Ivar the Boneless has gained an iconic reputation in multiple regards. Born Ivar Ragnarsson, he was unlike previous Viking raiders. Perhaps his differences ultimately led him to become one of the most feared and infamous Viking warlords in history.
Ragnarsson was not a typical Norse warrior. He had larger intentions than the typical looting and stealing. It was his ultimate goal to achieve domination in English and Irish territories. What drove him will be discussed in further detail below.
Separating myth from reality can be a challenge with a figure as historic as Ivar. Some of the information provided requires a grain of salt for this exact reason. Nevertheless, the warlord was a very colorful character who has captivated the interests of historians around the globe.
Was Ivar the Boneless Crippled?
Intriguingly, scholars have suggested that he was disabled from birth.

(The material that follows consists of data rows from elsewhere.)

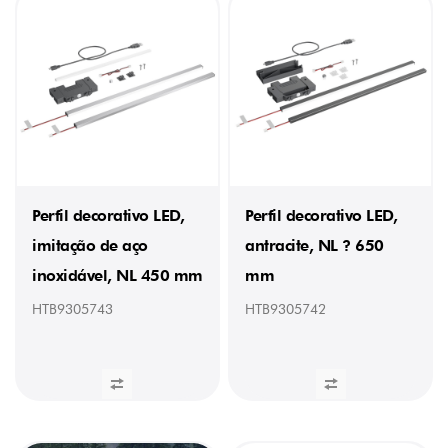
Perfil decorativo LED,
Perfil decorativo LED,
imitação de aço
antracite, NL ? 650
inoxidável, NL 450 mm
mm
HTB9305743
HTB9305742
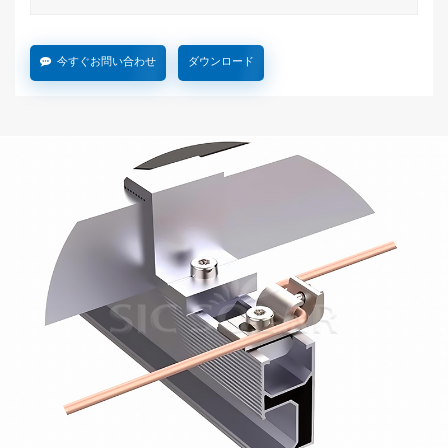
今すぐお問い合わせ
ダウンロード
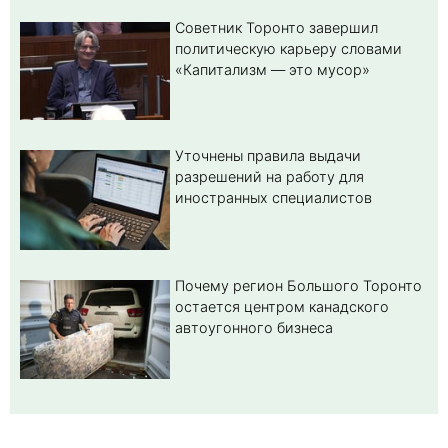
Советник Торонто завершил
политическую карьеру словами
«Капитализм — это мусор»
Уточнены правила выдачи
разрешений на работу для
иностранных специалистов
Почему регион Большого Торонто
остается центром канадского
автоугонного бизнеса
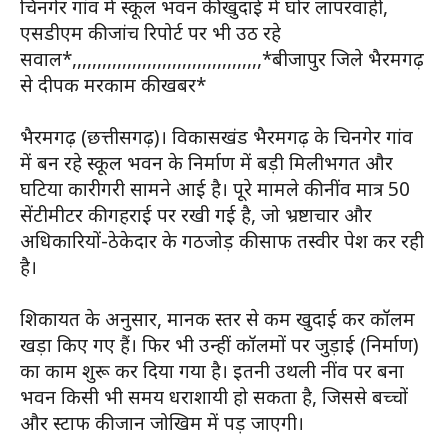
चिनगेर गांव में स्कूल भवन की खुदाई में घोर लापरवाही,
एसडीएम की जांच रिपोर्ट पर भी उठ रहे
सवाल*,,,,,,,,,,,,,,,,,,,,,,,,,,,,,,,,,,,,,,*बीजापुर जिले भैरमगढ़
से दीपक मरकाम की खबर*
भैरमगढ़ (छत्तीसगढ़)। विकासखंड भैरमगढ़ के चिनगेर गांव
में बन रहे स्कूल भवन के निर्माण में बड़ी मिलीभगत और
घटिया कारीगरी सामने आई है। पूरे मामले की नींव मात्र 50
सेंटीमीटर की गहराई पर रखी गई है, जो भ्रष्टाचार और
अधिकारियों-ठेकेदार के गठजोड़ की साफ तस्वीर पेश कर रही
है।
शिकायत के अनुसार, मानक स्तर से कम खुदाई कर कॉलम
खड़ा किए गए हैं। फिर भी उन्हीं कॉलमों पर जुड़ाई (निर्माण)
का काम शुरू कर दिया गया है। इतनी उथली नींव पर बना
भवन किसी भी समय धराशायी हो सकता है, जिससे बच्चों
और स्टाफ की जान जोखिम में पड़ जाएगी।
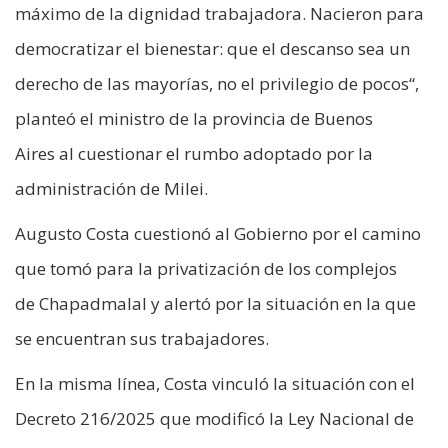
máximo de la dignidad trabajadora. Nacieron para
democratizar el bienestar: que el descanso sea un
derecho de las mayorías, no el privilegio de pocos“,
planteó el ministro de la provincia de Buenos
Aires al cuestionar el rumbo adoptado por la
administración de Milei.
Augusto Costa cuestionó al Gobierno por el camino
que tomó para la privatización de los complejos
de Chapadmalal y alertó por la situación en la que
se encuentran sus trabajadores.
En la misma línea, Costa vinculó la situación con el
Decreto 216/2025 que modificó la Ley Nacional de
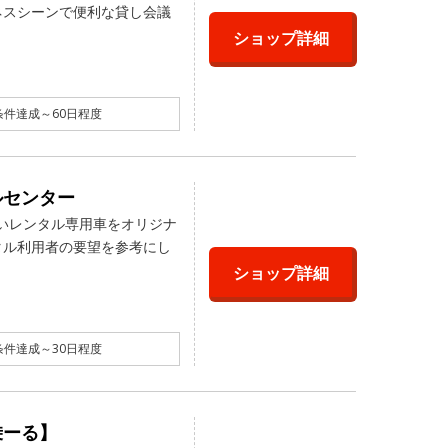
ネスシーンで便利な貸し会議
ショップ詳細
件達成～60日程度
ルセンター
さしいレンタル専用車をオリジナ
タル利用者の要望を参考にし
ショップ詳細
件達成～30日程度
乗ーる】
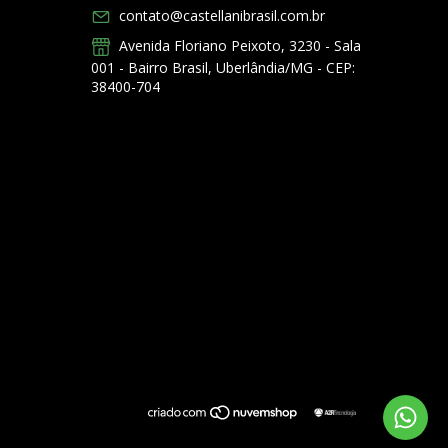
contato@castellanibrasil.com.br
Avenida Floriano Peixoto, 3230 - Sala
001 - Bairro Brasil, Uberlândia/MG - CEP:
38400-704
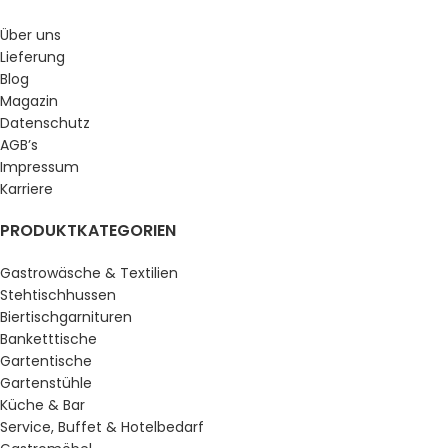
Über uns
Lieferung
Blog
Magazin
Datenschutz
AGB’s
Impressum
Karriere
PRODUKTKATEGORIEN
Gastrowäsche & Textilien
Stehtischhussen
Biertischgarnituren
Banketttische
Gartentische
Gartenstühle
Küche & Bar
Service, Buffet & Hotelbedarf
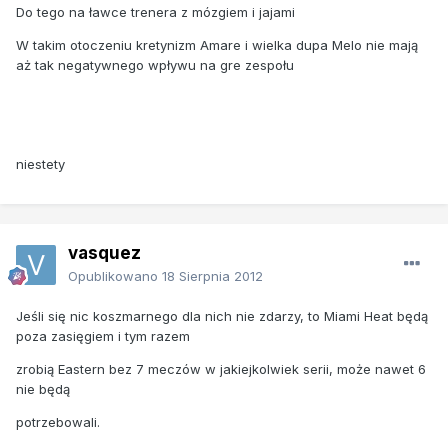
Do tego na ławce trenera z mózgiem i jajami
W takim otoczeniu kretynizm Amare i wielka dupa Melo nie mają
aż tak negatywnego wpływu na gre zespołu
niestety
vasquez
Opublikowano
18 Sierpnia 2012
Jeśli się nic koszmarnego dla nich nie zdarzy, to Miami Heat będą
poza zasięgiem i tym razem
zrobią Eastern bez 7 meczów w jakiejkolwiek serii, może nawet 6
nie będą
potrzebowali.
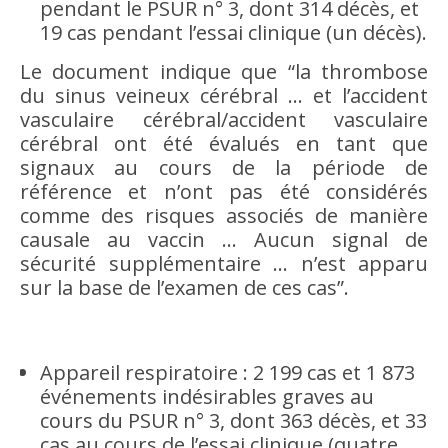
pendant le PSUR n° 3, dont 314 décès, et
19 cas pendant l’essai clinique (un décès).
Le document indique que “la thrombose
du sinus veineux cérébral … et l’accident
vasculaire cérébral/accident vasculaire
cérébral ont été évalués en tant que
signaux au cours de la période de
référence et n’ont pas été considérés
comme des risques associés de manière
causale au vaccin … Aucun signal de
sécurité supplémentaire … n’est apparu
sur la base de l’examen de ces cas”.
Appareil respiratoire : 2 199 cas et 1 873
événements indésirables graves au
cours du PSUR n° 3, dont 363 décès, et 33
cas au cours de l’essai clinique (quatre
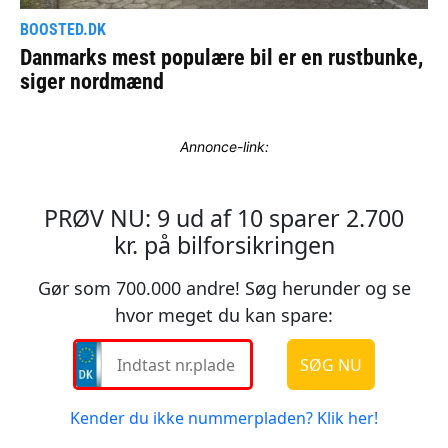
Annonce-link:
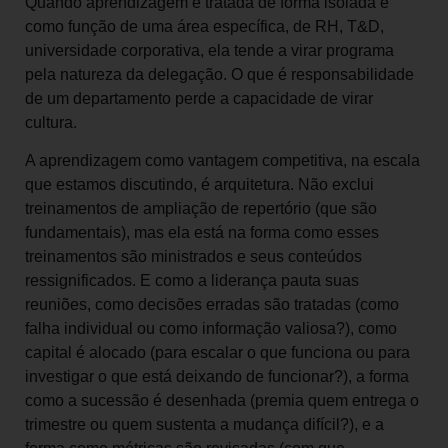
Quando aprendizagem é tratada de forma isolada e
como função de uma área específica, de RH, T&D,
universidade corporativa, ela tende a virar programa
pela natureza da delegação. O que é responsabilidade
de um departamento perde a capacidade de virar
cultura.
A aprendizagem como vantagem competitiva, na escala
que estamos discutindo, é arquitetura. Não exclui
treinamentos de ampliação de repertório (que são
fundamentais), mas ela está na forma como esses
treinamentos são ministrados e seus conteúdos
ressignificados. E como a liderança pauta suas
reuniões, como decisões erradas são tratadas (como
falha individual ou como informação valiosa?), como
capital é alocado (para escalar o que funciona ou para
investigar o que está deixando de funcionar?), a forma
como a sucessão é desenhada (premia quem entrega o
trimestre ou quem sustenta a mudança difícil?), e a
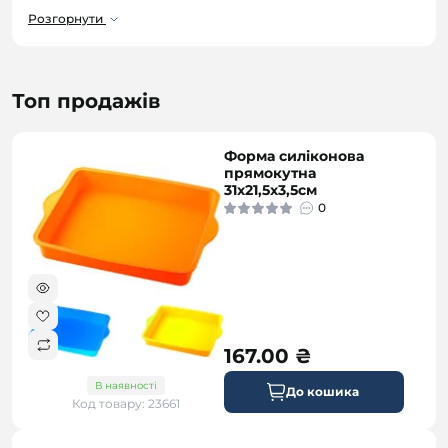
пасерування, до сковорідок, які допомагають
Розгорнути
створити ідеально золотисту скоринку на
вашому стейку - у нас є все, щоб ваші
кулінарні мрії стали реальністю. Відчуйте
Топ продажів
задоволення від кулінарного мистецтва
разом з нашим кухонним посудом!
Форма силіконова
прямокутна
31х21,5х3,5см
0
167.00 ₴
В наявності
До кошика
Код товару: 23661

He had weak bones and possibly had a hereditary skeletal condition. Yet, Ivar the Boneless had a brilliant strategic mind and developed intimidating leadership skills. He was the mastermind behind massive conquests and battles.
Legends say that throughout his life, Ivan the Boneless had to be assisted frequently. His body was severely limited. He had a strong physical stature and was very tall though according to some sources. Historians believe he could have had Osteogenesis imperfecta, more commonly known as Brittle Bone Disease, but this can never be confirmed.
According to Johns Hopkins Medicine, Brittle Bone Disease is “an inherited (genetic) bone disorder that is present at birth…A child born with OI may have soft bones that break (fracture) easily, bones that are not formed normally, and other problems.”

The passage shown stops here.